To comply with local seismic design considerations the development is engineered to Zone III classifications for seismicity and to improve ductility of the primary structure we introduced reinforced concrete which was also used to confine in place the weaker and more traditional elements found in the Casbah construction and undertook seismic modelling using Seismosoft for earthquake engineering assessment of the structural design proposed.
Main Sustainable Aspects
Without any existing Algerian sustainable development codes or targets to meet our design reflects the traditional construction and ideals demonstrated in the traditional “Casbah” urban model, from the oldest part of the city of Algiers, built in 1516 by the Ottomans, and a recognised symbol of Algerian architecture, identity, culture and heritage.
The philosophy of this scheme is not to innovate, but to recognise and reuse tried and tested passive sustainable design principles, strategies and examples and to repurpose this in a modern manner to reflect and respond to contemporary lifestyle, climate, and environmental needs.
The need to understand and benefit from both vernacular and sustainable architecture is unequivocal today and is the premise which forms the backbone of our project’s study and application of traditional urbanism in a contemporary manner. One which offers plausible strategies by utilising the knowledge and techniques that were recognised centuries ago that demonstrate the impressively rich indigenous techniques that the early city dwellers used to protect themselves from the diverse and extreme weather conditions they were subject to.

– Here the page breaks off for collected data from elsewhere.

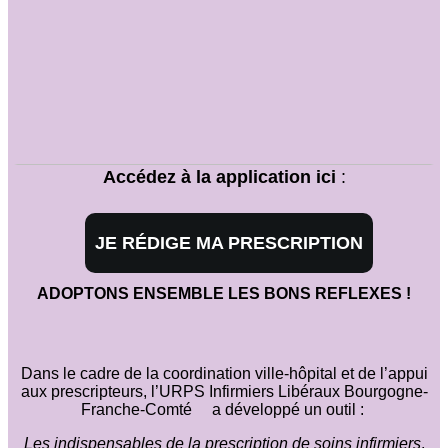
Accédez à la application ici
:
JE RÉDIGE MA PRESCRIPTION
ADOPTONS ENSEMBLE LES BONS REFLEXES !
Dans le cadre de la coordination ville-hôpital et de l’appui
aux prescripteurs, l’URPS Infirmiers Libéraux Bourgogne-
Franche-Comté a développé un outil :
Les indispensables de la prescription de soins infirmiers
,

Materials used in Casbah houses are elementary, local, and easy to get from the site itself, without the need for energy for processing and transportation, we incorporated locally sourced marl soil, debris, and brick within the foundations and the building fabric, and timber from the adjacent forests for the bridges that we introduced to connect all components of the resort and link the resort itself to the beachfront.
The materials incorporated are locally sourced to reduce carbon emissions associated with transportation.

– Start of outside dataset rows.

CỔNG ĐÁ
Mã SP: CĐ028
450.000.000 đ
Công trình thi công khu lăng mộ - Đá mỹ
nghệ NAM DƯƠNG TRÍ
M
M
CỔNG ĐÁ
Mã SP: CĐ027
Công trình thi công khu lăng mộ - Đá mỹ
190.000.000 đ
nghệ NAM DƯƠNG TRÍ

Local timber is incorporated in the carpentry, from the nearby forests of evergreen oak, Aleppo pine and cedar. Reforestation has been programmed in Algeria since the destruction of two-thirds of the historic growth during the 1954-62 war. Currently a “green line” of planting is underway from its’ Morocco to Tunisia borders to halt the encroachment of the Sahara at a rate of 45,000 hectares per year.
Desert Rose stone, sourced from the east of the country and typical of the vernacular is bonded with gypsum mortar joints, with the gypsum prepared from the local Tafza stone.

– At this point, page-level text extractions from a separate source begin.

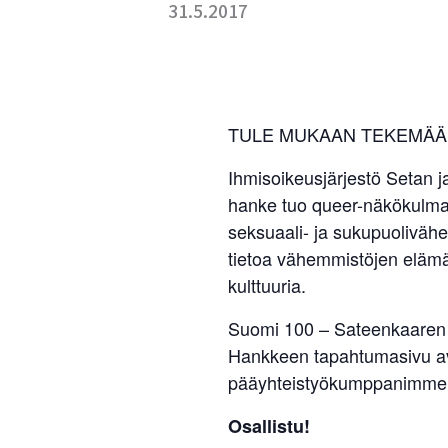
31.5.2017
TULE MUKAAN TEKEMÄÄ
Ihmisoikeusjärjestö Setan j
hanke tuo queer-näkökulman
seksuaali- ja sukupuoliväh
tietoa vähemmistöjen elämäs
kulttuuria.
Suomi 100 – Sateenkaaren vä
Hankkeen tapahtumasivu ava
pääyhteistyökumppanimme
Osallistu!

Local marl clay, was used in the construction of the building fabric, and debris and bricks incorporated in its’ foundations
As the site location is on the shoreline and with a wadi running across it, leading to the risk of flooding, the hotel tower entrance and egress have been substantially elevated above the flood plain. The architecture incorporates typical Casbah set-backs, balconies, archways and collonades, and in the climatic responsive character of Mediterranean architecture, is externalised towards the sea and the sun, to passively benefit from the naturally abundant resources of the onshore winds to naturally ventilate and cool the buildings with clean and fresh air during the heat of the summer, and offer direct sunlight to heat the fabric of the buildings and improve interior comfort levels during the coolest of winter months.